As the trade deadline came to a close on Tuesday evening, the White Sox were quiet, making no moves past their trade to acquire left-handed reliever Jake Diekman from the Boston Red Sox in exchange for catcher Reese McGuire

In turn, the empty-handed deadline left the organization with a bad taste in its mouth. 

"We're disappointed that we weren't able to do more to improve this club," Hahn said. "I think you saw a year ago at this time, you've seen it for the last several years, arguably the last couple of decades, that it's our nature to try to improve this club at any opportunity we have.

"Unfortunately, we weren't able to line up on some of our other potential targets."

There was something different about the market this season. The Sox' front office isn't afraid to be aggressive when it comes to improving their club at the deadline. Last year they made a big trade to acquire reliever Craig Kimbrel after already landing another bullpen arm in Ryan Tepera. They made a trade with divisional rivals to bring in second baseman César Hernández.

This season, Hahn expressed a desire to improve their bullpen. For outside pundits it looked like the White Sox also had an everyday right fielder, second baseman or starting pitcher on their proverbial checklist. 


Yet, the club stood pat. 

There are reasons to that, as Hahn indicated it was a "different market" this season between sellers, playoff changes (three-game series for Wild Card) and players with expiring contracts the club assumed would be available, but weren't. 

It wasn't a money issue. Hahn said they did not go to Jerry Reinsdorf for more money. In the end, Hahn claims they were asked for many of their "premium prospects in exchange for rentals" that didn't line up with their intentions. 

The White Sox came into this season with MLB.com's worst-rated farm system in the league, headlined by Colson Montgomery (only White Sox prospect on top 100 list) and Oscar Colás. While Hahn claims they weren't "prospect clutching," they weren't ready to dive into their piggy bank of prospects. 

The Sox feel they received a "quality arm" in Diekman that can provide, at the very least, diversity to the bullpen, since he and Tanner Banks are now the only two left-handed pitchers in the pen. (The other lefties, Aaron Bummer and Garrett Crochet, are both injured.)

Hahn is aware teams around the league, and more importantly the AL Central, got better.
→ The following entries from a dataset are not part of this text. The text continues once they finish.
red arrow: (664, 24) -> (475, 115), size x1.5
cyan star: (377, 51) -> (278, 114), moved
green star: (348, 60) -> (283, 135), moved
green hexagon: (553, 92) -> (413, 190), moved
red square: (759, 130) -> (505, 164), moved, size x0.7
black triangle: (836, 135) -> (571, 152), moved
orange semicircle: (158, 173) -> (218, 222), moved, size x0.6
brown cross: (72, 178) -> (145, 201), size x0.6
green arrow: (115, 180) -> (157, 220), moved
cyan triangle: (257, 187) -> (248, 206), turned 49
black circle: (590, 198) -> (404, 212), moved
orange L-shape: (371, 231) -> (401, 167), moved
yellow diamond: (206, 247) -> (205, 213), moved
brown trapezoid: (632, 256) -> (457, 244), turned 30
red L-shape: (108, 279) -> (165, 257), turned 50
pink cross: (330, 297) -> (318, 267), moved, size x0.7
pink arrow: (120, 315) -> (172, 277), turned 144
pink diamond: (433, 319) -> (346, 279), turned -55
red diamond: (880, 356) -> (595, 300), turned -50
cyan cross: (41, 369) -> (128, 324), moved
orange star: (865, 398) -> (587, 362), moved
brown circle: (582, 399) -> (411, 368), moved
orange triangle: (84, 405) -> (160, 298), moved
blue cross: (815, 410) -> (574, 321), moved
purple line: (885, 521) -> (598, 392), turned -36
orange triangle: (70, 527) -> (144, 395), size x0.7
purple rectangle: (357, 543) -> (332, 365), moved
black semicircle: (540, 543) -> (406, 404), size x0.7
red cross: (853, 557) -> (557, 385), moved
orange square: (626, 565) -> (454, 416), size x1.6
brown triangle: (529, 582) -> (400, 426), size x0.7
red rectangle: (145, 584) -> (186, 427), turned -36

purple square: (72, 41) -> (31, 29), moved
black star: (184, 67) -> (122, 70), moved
The Minnesota Twins brought in pitchers Michael Fulmer, Jorge López, Tyler Mahle and catcher Sandy Leon to greatly improve their active roster.  

"We go into this expecting that everyone's gonna get better and we try to do what we can to get to that level as well," Hahn said.

It's no secret to the general manager the team is chasing down the AL Central lead. The team is underperforming, which is certainly a reason Hahn and the rest of the building are frustrated they couldn't do more at the trade deadline. 

Hahn pointed out the lack of home runs (Sox rank 26th in the league in home runs this season, 22nd since the All-Star break) as a factor in the lack of home wins. The Sox have a losing record at home, which is perplexing for a team that thrives on energy. 

Despite the chatter about what the Sox should have done at the trade deadline, Hahn remains confident about the team that's in the clubhouse. He pointed to the "core six players" and levels of personality already in the locker room.

While he is confident the current team's potential remains high, he's empathetic to fans upset with the Sox' lack of moves at the trade deadline. 

"Anyone out there who is feeling a level of frustration or disappointment, I'm there with you," Hahn said.